Wir sind dem Irrglauben verfallen, dass uns materielle Gegenstände dabei helfen ein glücklicheres und vollkommeneres Leben führen zu können. Über die Jahre sammeln sich so eine Unmenge von Gegenständen im Haushalt an. Irgendwann merken wir, dass das Glück durch den Kauf eines neuen Gegenstands nur von kurzer Dauer ist. Schnell pendelt sich unser Glücksniveau wieder auf einem stabilen Level ein. Dieser Effekt nennt sich “Hedonistische Tretmühle”. Ebenfalls wird uns früher oder später schmerzlich bewusst, dass wir nicht unser Besitz sind. Als Ausweg bietet sich Minimalismus als Weg in die Freiheit an.

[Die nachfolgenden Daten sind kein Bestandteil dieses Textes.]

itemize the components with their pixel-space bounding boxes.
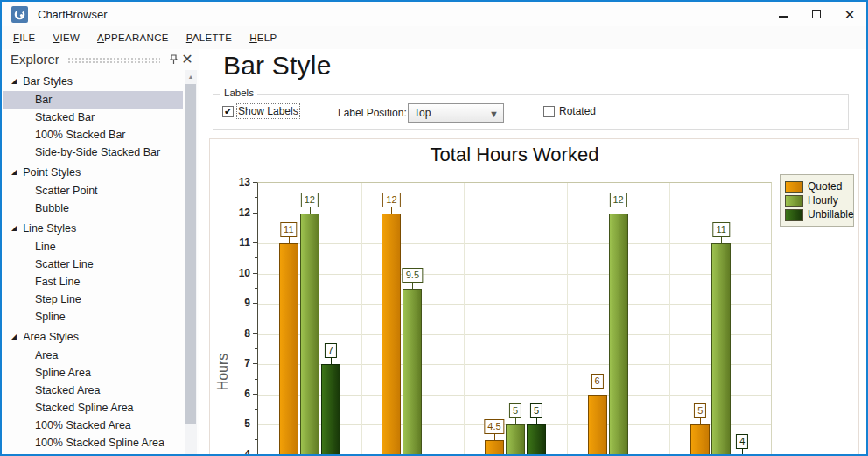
- gridline: [464, 183, 465, 456]
- gridline: [258, 214, 771, 214]
- minimize-button[interactable]: [766, 2, 800, 26]
- bar-value-label: 12: [301, 193, 318, 207]
- menu-item-file[interactable]: FILE: [4, 29, 45, 46]
- bar-value-label: 6: [592, 374, 604, 389]
- explorer-close-icon[interactable]: ✕: [180, 53, 194, 67]
- y-axis-tick: [253, 242, 257, 243]
- tree-section-header-line-styles[interactable]: ◢Line Styles: [4, 219, 183, 238]
- legend-swatch-icon: [785, 181, 803, 193]
- tree-item-fast-line[interactable]: Fast Line: [4, 273, 183, 291]
- tree-section-header-point-styles[interactable]: ◢Point Styles: [4, 163, 183, 182]
- tree-item-range-area[interactable]: Range Area: [4, 452, 183, 456]
- tree-item-scatter-point[interactable]: Scatter Point: [4, 182, 183, 200]
- tree-item-area[interactable]: Area: [4, 347, 183, 364]
- menu-item-palette[interactable]: PALETTE: [178, 29, 241, 46]
- tree-section-label: Bar Styles: [23, 75, 73, 88]
- bar-value-label: 12: [382, 193, 400, 207]
- y-axis-minor-tick: [255, 409, 257, 410]
- show-labels-checkbox[interactable]: ✔ Show Labels: [222, 105, 298, 117]
- tree-item-100-stacked-spline-area[interactable]: 100% Stacked Spline Area: [4, 434, 183, 452]
- menu-item-help[interactable]: HELP: [241, 29, 285, 46]
- tree-section-label: Line Styles: [23, 222, 76, 235]
- tree-item-bar[interactable]: Bar: [4, 91, 183, 109]
- label-position-select[interactable]: Top ▼: [408, 103, 504, 123]
- explorer-title: Explorer: [10, 52, 60, 67]
- tree-item-100-stacked-area[interactable]: 100% Stacked Area: [4, 417, 183, 434]
- gridline: [258, 334, 771, 335]
- y-axis-tick: [253, 182, 257, 183]
- bar-quoted-group2[interactable]: [382, 214, 401, 456]
- menu-item-view[interactable]: VIEW: [45, 29, 89, 46]
- tree-item-step-line[interactable]: Step Line: [4, 291, 183, 308]
- explorer-scrollbar[interactable]: ▲: [185, 70, 197, 456]
- maximize-icon: [812, 10, 821, 18]
- labels-groupbox: Labels ✔ Show Labels Label Position: Top…: [213, 94, 849, 130]
- y-axis-minor-tick: [255, 319, 257, 319]
- bar-quoted-group4[interactable]: [588, 395, 607, 456]
- bar-hourly-group4[interactable]: [609, 214, 628, 456]
- tree-item-line[interactable]: Line: [4, 238, 183, 256]
- y-axis-tick: [253, 394, 257, 395]
- tree-item-spline[interactable]: Spline: [4, 308, 183, 326]
- y-axis-tick: [253, 363, 257, 364]
- tree-section: ◢Point StylesScatter PointBubble: [4, 163, 183, 217]
- checkbox-check-icon: ✔: [222, 106, 234, 117]
- show-labels-label: Show Labels: [238, 105, 298, 117]
- gridline: [669, 183, 670, 456]
- bar-value-label: 5: [509, 403, 522, 418]
- pin-icon[interactable]: [166, 53, 180, 67]
- scrollbar-thumb[interactable]: [186, 84, 196, 424]
- bar-unbillable-group1[interactable]: [321, 364, 340, 456]
- tree-section-header-area-styles[interactable]: ◢Area Styles: [4, 327, 183, 347]
- tree-item-stacked-spline-area[interactable]: Stacked Spline Area: [4, 399, 183, 417]
- bar-quoted-group1[interactable]: [279, 243, 298, 456]
- gridline: [258, 243, 771, 244]
- tree-item-spline-area[interactable]: Spline Area: [4, 364, 183, 382]
- rotated-checkbox[interactable]: Rotated: [543, 105, 596, 117]
- tree-item-bubble[interactable]: Bubble: [4, 200, 183, 217]
- y-axis-minor-tick: [255, 197, 257, 198]
- tree-item-100-stacked-bar[interactable]: 100% Stacked Bar: [4, 126, 183, 144]
- tree-item-stacked-bar[interactable]: Stacked Bar: [4, 109, 183, 126]
- bar-hourly-group3[interactable]: [506, 424, 525, 456]
- bar-hourly-group5[interactable]: [711, 243, 731, 456]
- bar-value-label: 9.5: [402, 268, 423, 283]
- explorer-grip[interactable]: [67, 57, 160, 65]
- scrollbar-up-icon[interactable]: ▲: [185, 70, 197, 82]
- page-title: Bar Style: [223, 51, 332, 81]
- tree-item-stacked-area[interactable]: Stacked Area: [4, 382, 183, 399]
- bar-quoted-group3[interactable]: [485, 440, 504, 456]
- tree-item-scatter-line[interactable]: Scatter Line: [4, 256, 183, 273]
- legend-label: Unbillable: [808, 208, 854, 221]
- gridline: [258, 274, 771, 275]
- y-axis-tick: [253, 213, 257, 214]
- legend-item-unbillable: Unbillable: [785, 208, 849, 221]
- title-bar[interactable]: ChartBrowser ✕: [2, 2, 866, 26]
- y-axis-minor-tick: [255, 439, 257, 440]
- y-axis-tick: [253, 424, 257, 424]
- close-button[interactable]: ✕: [833, 2, 866, 26]
- rotated-label: Rotated: [559, 105, 596, 117]
- menu-item-appearance[interactable]: APPEARANCE: [88, 29, 178, 46]
- checkbox-box: [543, 106, 555, 117]
- y-axis-tick: [253, 303, 257, 304]
- chart-title: Total Hours Worked: [430, 144, 599, 166]
- style-tree: ◢Bar StylesBarStacked Bar100% Stacked Ba…: [4, 70, 183, 456]
- label-position-value: Top: [414, 107, 430, 119]
- tree-section: ◢Line StylesLineScatter LineFast LineSte…: [4, 219, 183, 326]
- bar-value-label: 11: [280, 222, 297, 237]
- y-axis-tick: [253, 333, 257, 334]
- bar-quoted-group5[interactable]: [690, 424, 710, 456]
- bar-unbillable-group3[interactable]: [527, 424, 546, 456]
- y-axis-tick-label: 4: [228, 448, 250, 456]
- maximize-button[interactable]: [800, 2, 833, 26]
- tree-expanded-icon: ◢: [11, 168, 17, 176]
- bar-hourly-group1[interactable]: [300, 214, 319, 456]
- tree-section-header-bar-styles[interactable]: ◢Bar Styles: [4, 72, 183, 91]
- y-axis-tick-label: 13: [228, 176, 250, 188]
- bar-hourly-group2[interactable]: [402, 289, 422, 456]
- tree-item-side-by-side-stacked-bar[interactable]: Side-by-Side Stacked Bar: [4, 144, 183, 161]
- y-axis-tick: [253, 454, 257, 455]
- gridline: [567, 183, 568, 456]
- explorer-header: Explorer ✕: [4, 49, 199, 69]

Rekapitulation des letzten Beitrags
Im letzten Beitrag ging es darum, dass unsere Fähigkeiten nicht für immer in Stein gemeisselt sind. Selbstverständlich hat jeder von uns bestimmte genetisch bedingte Grenzen aber wie Carol Dweck, Ph.D in „Mindset“ (Englisch Deutsch):schreibt, sind diese Grenzen unbekannt und unerkennbar. Eines steht jedoch fest. wir können nur wachsen wenn wir aus unserer Komfortzone treten. Dort ist es per definition unkomfortabel. Darüber Hinaus begegnen wir dort einigen unliebsamen Bekannten, wie zum Beispiel “Bedenken”, “Angst”, “Zweifel” aber auch “Fehler” und “Fehlschlägen”.
Zwei Schmerzen
Daher bleiben die meisten lieber in ihrer gemütlichen Komfortzone. Wenn diese Menschen sich mit genug externer Stimulation (z.B. Fernsehen, Internet, Videospiele) oder Betäubung (z.B. Alkohol) ablenken, dann wird ihnen vielleicht niemals bewusst welches Potential sie verschwendet haben.Falls es ihnen doch am Ende ihres Lebens bewusst wird und sie bereuen, dass sie ihr Leben vergeudet haben, dann ist es zu spät.
Es gibt zwei Arten von Schmerz, die Du in Deinem Leben erleiden kannst. Zum einen den Schmerz der durch Disziplin entsteht und zum anderen den Schmerz, der entsteht weil Du etwas in Deinem Leben bereust. Der erstere wiegt Unzen aber der letztere Tonnen.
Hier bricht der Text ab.